Collected data:
──────────────────────────────
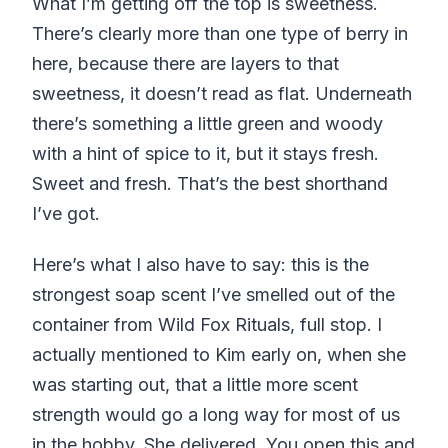
What I’m getting off the top is sweetness.
There’s clearly more than one type of berry in
here, because there are layers to that
sweetness, it doesn’t read as flat. Underneath
there’s something a little green and woody
with a hint of spice to it, but it stays fresh.
Sweet and fresh. That’s the best shorthand
I’ve got.
Here’s what I also have to say: this is the
strongest soap scent I’ve smelled out of the
container from Wild Fox Rituals, full stop. I
actually mentioned to Kim early on, when she
was starting out, that a little more scent
strength would go a long way for most of us
in the hobby. She delivered. You open this and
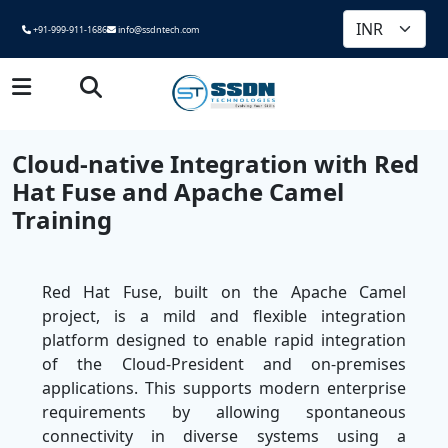
+91-999-911-1686
info@ssdntech.com
Cloud-native Integration with Red
Hat Fuse and Apache Camel
Training
Red Hat Fuse, built on the Apache Camel
project, is a mild and flexible integration
platform designed to enable rapid integration
of the Cloud-President and on-premises
applications. This supports modern enterprise
requirements by allowing spontaneous
connectivity in diverse systems using a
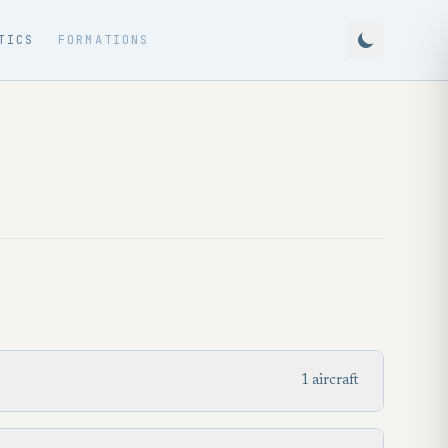
TICS
FORMATIONS
1 aircraft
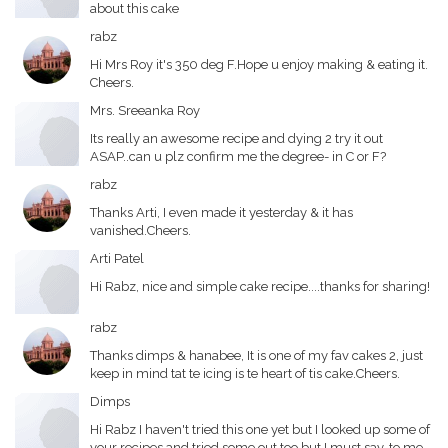
about this cake
rabz
Hi Mrs Roy it's 350 deg F.Hope u enjoy making & eating it.
Cheers.
Mrs. Sreeanka Roy
Its really an awesome recipe and dying 2 try it out
ASAP..can u plz confirm me the degree- in C or F?
rabz
Thanks Arti, I even made it yesterday & it has
vanished.Cheers.
Arti Patel
Hi Rabz, nice and simple cake recipe....thanks for sharing!
rabz
Thanks dimps & hanabee, It is one of my fav cakes 2, just
keep in mind tat te icing is te heart of tis cake.Cheers.
Dimps
Hi Rabz I haven't tried this one yet but I looked up some of
your recipes and tried some out too but I must say, to me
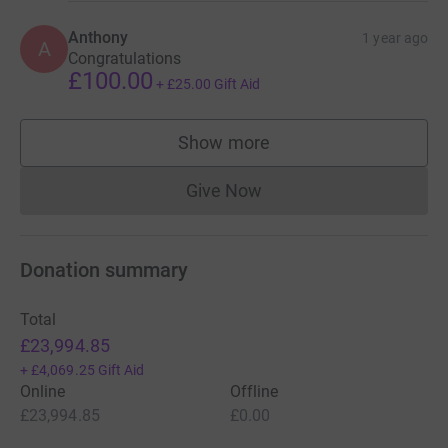
Anthony
1 year ago
A
Congratulations
£100.00
+
£25.00
Gift Aid
Show more
supporters
Give Now
Donations cannot currently 
Donation summary
Total
£23,994.85
+
£4,069.25
Gift Aid
Online
Offline
£23,994.85
£0.00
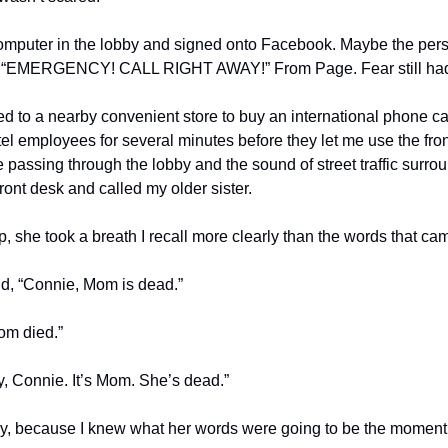
computer in the lobby and signed onto Facebook. Maybe the perso
 “EMERGENCY! CALL RIGHT AWAY!” From Page. Fear still hadn’t
ed to a nearby convenient store to buy an international phone ca
el employees for several minutes before they let me use the fro
e passing through the lobby and the sound of street traffic surrou
ront desk and called my older sister.
she took a breath I recall more clearly than the words that cam
d, “Connie, Mom is dead.”
om died.”
ry, Connie. It’s Mom. She’s dead.”
ally, because I knew what her words were going to be the moment s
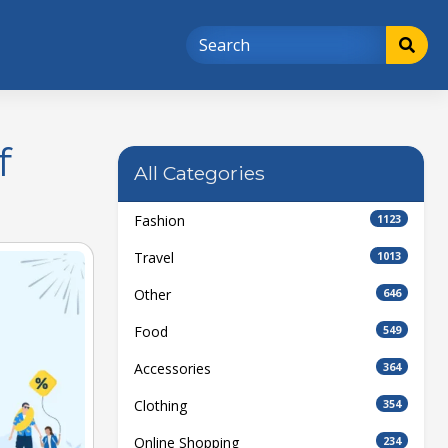
f
All Categories
Fashion
1123
Travel
1013
Other
646
Food
549
Accessories
364
Clothing
354
Online Shopping
234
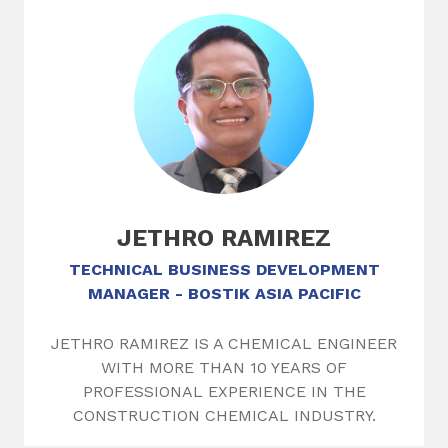
JETHRO RAMIREZ
TECHNICAL BUSINESS DEVELOPMENT
MANAGER - BOSTIK ASIA PACIFIC
JETHRO RAMIREZ IS A CHEMICAL ENGINEER
WITH MORE THAN 10 YEARS OF
PROFESSIONAL EXPERIENCE IN THE
CONSTRUCTION CHEMICAL INDUSTRY.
──────────────────────────────
Restate each line of the records exactly; pictures do not belong in the copy.

What I’m getting off the top is sweetness.
There’s clearly more than one type of berry in
here, because there are layers to that
sweetness, it doesn’t read as flat. Underneath
there’s something a little green and woody
with a hint of spice to it, but it stays fresh.
Sweet and fresh. That’s the best shorthand
I’ve got.
Here’s what I also have to say: this is the
strongest soap scent I’ve smelled out of the
container from Wild Fox Rituals, full stop. I
actually mentioned to Kim early on, when she
was starting out, that a little more scent
strength would go a long way for most of us
in the hobby. She delivered. You open this and
+91-999-911-1686
info@ssdntech.com
Cloud-native Integration with Red
Hat Fuse and Apache Camel
Training
Red Hat Fuse, built on the Apache Camel
project, is a mild and flexible integration
platform designed to enable rapid integration
of the Cloud-President and on-premises
applications. This supports modern enterprise
requirements by allowing spontaneous
connectivity in diverse systems using a
TICS
FORMATIONS
1 aircraft
about this cake
rabz
Hi Mrs Roy it's 350 deg F.Hope u enjoy making & eating it.
Cheers.
Mrs. Sreeanka Roy
Its really an awesome recipe and dying 2 try it out
ASAP..can u plz confirm me the degree- in C or F?
rabz
Thanks Arti, I even made it yesterday & it has
vanished.Cheers.
Arti Patel
Hi Rabz, nice and simple cake recipe....thanks for sharing!
rabz
Thanks dimps & hanabee, It is one of my fav cakes 2, just
keep in mind tat te icing is te heart of tis cake.Cheers.
Dimps
Hi Rabz I haven't tried this one yet but I looked up some of
your recipes and tried some out too but I must say, to me
Anthony
1 year ago
A
Congratulations
£100.00
+
£25.00
Gift Aid
Show more
supporters
Give Now
Donations cannot currently 
Donation summary
Total
£23,994.85
+
£4,069.25
Gift Aid
Online
Offline
£23,994.85
£0.00
computer in the lobby and signed onto Facebook. Maybe the perso
 “EMERGENCY! CALL RIGHT AWAY!” From Page. Fear still hadn’t
ed to a nearby convenient store to buy an international phone ca
el employees for several minutes before they let me use the fro
e passing through the lobby and the sound of street traffic surrou
ront desk and called my older sister.
she took a breath I recall more clearly than the words that cam
d, “Connie, Mom is dead.”
om died.”
ry, Connie. It’s Mom. She’s dead.”
ally, because I knew what her words were going to be the moment s
f
All Categories
Fashion
1123
Travel
1013
Other
646
Food
549
Accessories
364
Clothing
354
Online Shopping
234
JETHRO RAMIREZ
TECHNICAL BUSINESS DEVELOPMENT
MANAGER - BOSTIK ASIA PACIFIC
JETHRO RAMIREZ IS A CHEMICAL ENGINEER
WITH MORE THAN 10 YEARS OF
PROFESSIONAL EXPERIENCE IN THE
CONSTRUCTION CHEMICAL INDUSTRY.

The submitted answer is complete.